Last month, Rio Tinto's workers were arrested in China, on allegations of bribery and espionage during iron-ore pricing negotiations. The arrests were made shortly after Rio Tinto backed out of an agreement that would have seen State-owned Chinese company Chinalco invest up to $19,5-billion in it. The investment would have resulted in Chinalco owning an 18% interest in Rio Tinto's Australian iron-ore reserves, which met with Australian Opposition party resistance.
This was followed BHP Billiton and Rio Tinto moving to combine their Australian iron-ore projects. Chinese-speaking Australian Prime Minister Kevin Rudd has been at pains for some time to emphasise that the developments in the Australia-China iron-ore ticktack are purely business in nature. But some view BHP Billiton's latest iron-ore sales announcement as prompting China to defend itself against industry consolidation as well as rising spot-market prices, through the reduction of the number of import permits that it issues, even though this could impact negatively on smaller steelmakers in China. Should China curb the issuing of import licences, South Africa's Kumba Iron Ore (KIO) might benefit as KIO is known to favour the current benchmark pricing system as sell as the long-term contracts that go with it - as the Chinese appear to do at present. An iron-ore spokesperson said in South Africa that it had to be borne in mind that 47% of BHP Billiton's iron-ore volumes were still undecided. He said that 30% of its iron-ore sales would be at the spot price or index-linked; 23% would be under benchmarking, which had to bear discounts ranging from 33% for fines to 44% for lump, but that thebiggest single percentage remained undecided. If iron-ore import permits were "drastically" reduced as the 'Steel Business Briefing' reported would be the case going forward, he expected most of the 47% to be forced into long-term contractual sales.

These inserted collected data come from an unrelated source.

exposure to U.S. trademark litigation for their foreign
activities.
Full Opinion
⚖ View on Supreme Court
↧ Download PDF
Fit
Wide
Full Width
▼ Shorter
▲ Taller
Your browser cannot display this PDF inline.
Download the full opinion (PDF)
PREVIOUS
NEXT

If that eventuated, he did not see the latest announcement as being any major departure from the practice of the last few months, in that most of the iron-ore volumes would be sold under long-term contracts at the discounted prices.

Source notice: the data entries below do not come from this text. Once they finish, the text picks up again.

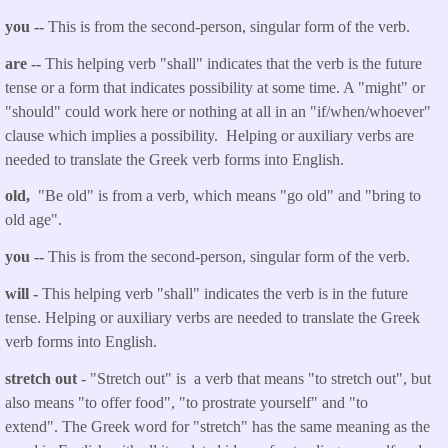
you
--
This is from the second-person, singular form of the verb.
are
--
This helping verb "shall" indicates that the verb is the future
tense or a form that indicates possibility at some time. A "might" or
"should" could work here or nothing at all in an "if/when/whoever"
clause which implies a possibility. Helping or auxiliary verbs are
needed to translate the Greek verb forms into English.
old,
"Be old" is from a verb
,
which means "go old" and "bring to
old age".
you
--
This is from the second-person, singular form of the verb.
will
-
This helping verb "shall" indicates the verb is in the future
tense. Helping or auxiliary verbs are needed to translate the Greek
verb forms into English.
stretch
out
- "Stretch
out
" is a verb that means "to stretch out", but
also means "to offer food", "to prostrate yourself" and "to
extend". The Greek word for "stretch" has the same meaning as the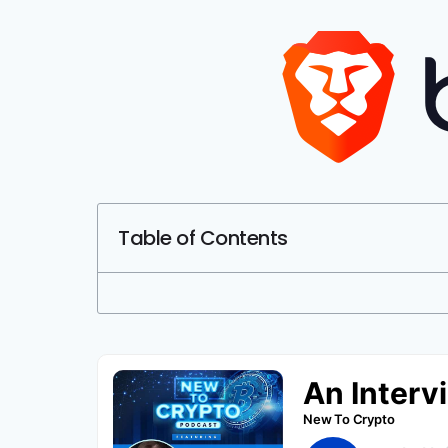
Table of Contents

This contrasted with a videocast on the Financial Times website, where commodities correspondent Javier Blas said smiles on the faces of BHP Billiton executives indicated their pleasure at the latest pricing announcement and described the BHP Billiton move as a move away from 40 years of iron-ore pricing opacity.

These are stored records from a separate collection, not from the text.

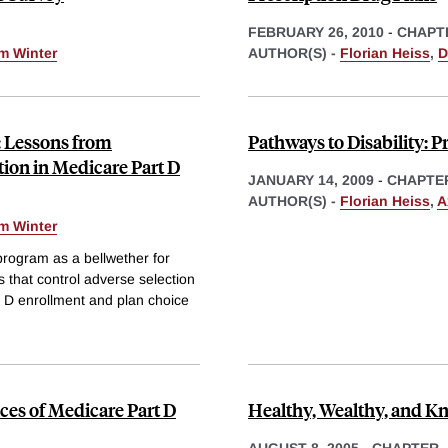
FEBRUARY 26, 2010
-
CHAPT
m Winter
AUTHOR(S) -
Florian Heiss
,
D
: Lessons from
Pathways to Disability: P
tion in Medicare Part D
JANUARY 14, 2009
-
CHAPTE
AUTHOR(S) -
Florian Heiss
,
A
m Winter
program as a bellwether for
 that control adverse selection
D enrollment and plan choice
es of Medicare Part D
Healthy, Wealthy, and K
AUGUST 8, 2005
-
CHAPTER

The commentator suggested the beginning of the end of benchmark pricing and a move towards a freer iron-ore market, comparable with what had happened in the oil market in the 1970s. As if in anticipation of the BHP Billiton announcement, JP Morgan Chase on Tuesday raised BHP Billiton's and Rio Tinto's profit estimates by 40% because of rising iron ore prices. The investment bank, according to a Bloomberg News report, estimated that BHP Billiton's net income might be $8,3-billion in the year to June 30, 2010, up 37% from an earlier estimate of $6,1-billion, and that Rio Tinto's net income might be $6,7-billion next calendar year, up from an earlier estimate of $4,8-billion. But in South Africa, a spokesperson expected BHP Billiton's remaining 47% eventually to be sold on a long-term basis, which would not advance the pricing practice to any great extent.
The ‘Steel Business Briefing' report stated, however, that China intended reducing the number of iron-ore import licences "drastically", which some saw as suggesting that China wanted to retain iron-ore purchases on a long-term contractual basis.